Zarr 3 (and geozarr?)
Feature description
I don't see an issue to track Zarr 3 for GDAL. I'm new to Zarr, so I might be missing obvious things. Is there any planned work on Zarr 3? And how does GeoZarr relate and where is the OGC work on GeoZarr?
2025-Jan-09:
- GitHub release: https://github.com/zarr-developers/zarr-python/releases/tag/v3.0.0
- Release Announcement: https://zarr.dev/blog/zarr-python-3-release/
And GeoZarr is confusing https://github.com/zarr-developers/geozarr-spec:
Update 2023-01-20 - This spec is transitioning to community-based development in anticipation of submission as an OGC standard. It has been moved to the zarr-developers GitHub organization. Brianna Pagan (@briannapagan) has volunteered to coordinate the community development process.
From https://gdal.org/en/stable/drivers/raster/zarr.html:
The current implementation of Zarr V3 before GDAL 3.8 is incompatible with the latest evolutions of the Zarr V3 specification. GDAL 3.8 is compatible with the Zarr V3 specification at date 2023-May-7, and is not interoperable with Zarr V3 datasets produced by earlier GDAL versions.
Additional context
No response
GeoZarr Spec Steering Working Group meeting notes:
https://hackmd.io/t2DWpX1iQEWMKx1Fi4Px7A
I don't see an issue to track Zarr 3 for GDAL
There's a PR pending in https://github.com/OSGeo/gdal/pull/11787 to catch up with latest developments
And how does GeoZarr relate and where is the OGC work on GeoZarr?
I've also stopped following GeoZarr progress. This whole ecosystem is confusing, with other parallel initiatives such as Kerchunk / VirtualiZarr that tries to do "zarr things" but still re-using netCDF/HDF5 files.
Adding @mdsumner in CC
I've had good chats with GeoZarr folks and earthmover folks, specifically @briannapagan and @rabernat My take, and I think they agree, is that xarray PR 9543 is the crucial one, that needs to be adopted as a very general lazy coordinate facility in xarray, and then be supported by Zarr itself. GeoZarr is conceptually very simple, add a crs and transform for first 2 dims - but that's not very interesting if it's somehow confined to "geo". I don't know about prospects for xarray features to roll into Zarr *independently of python implementations" and if other things like kerchunk/VirtualiZarr will do so, but I think it's very important that they do.
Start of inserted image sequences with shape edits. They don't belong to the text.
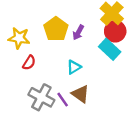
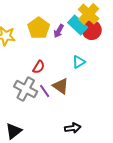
cyan rectangle: (110, 49) -> (78, 25), moved
red semicircle: (29, 63) -> (39, 67), moved
cyan triangle: (74, 67) -> (79, 62), moved

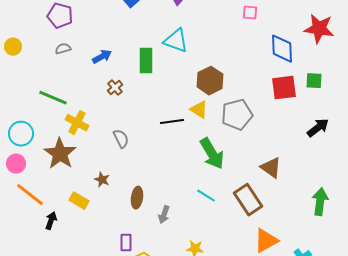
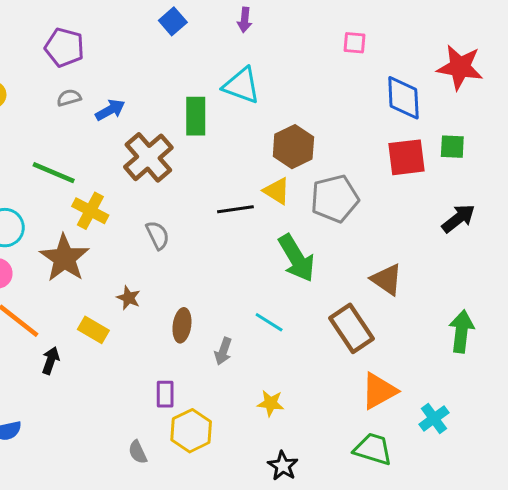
blue arrow: (102, 57) -> (110, 110), moved
brown cross: (115, 88) -> (148, 157), size x2.0
cyan line: (206, 196) -> (269, 322), moved

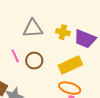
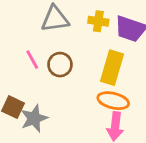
yellow rectangle: (70, 65) -> (112, 68), turned -45

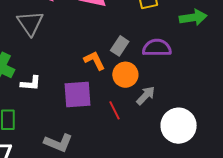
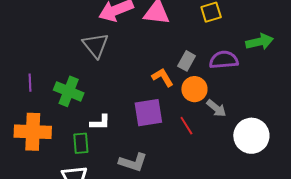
green arrow: (193, 18) -> (260, 42), moved
white L-shape: (31, 83) -> (100, 122), moved
gray arrow: (146, 95) -> (216, 108), turned 90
I'm also not expert enough on the python scene and on multidim gdal, but I'm working very hard on that. π
Thanks for the feedback and sorry @rouault that you've encountered confusion. We've been working to try to find a standard that works for everyone, but the discussion has become a bit of a rabbit hole. At the crux of this is the question of NetCDF / CF explicit coordinate variables vs. the simpler GDAL raster data model with implicit coordinates based on geotransform. We haven't [yet] been able to converge on a single "right" way to do coordinates in GeoZarr. While GDAL supports both ways, the NetCDF / CF ecosystem doesn't seem to have a great answer on the "implicit coordinates" side. We would honestly welcome some input from experts such as yourself about how to move forward.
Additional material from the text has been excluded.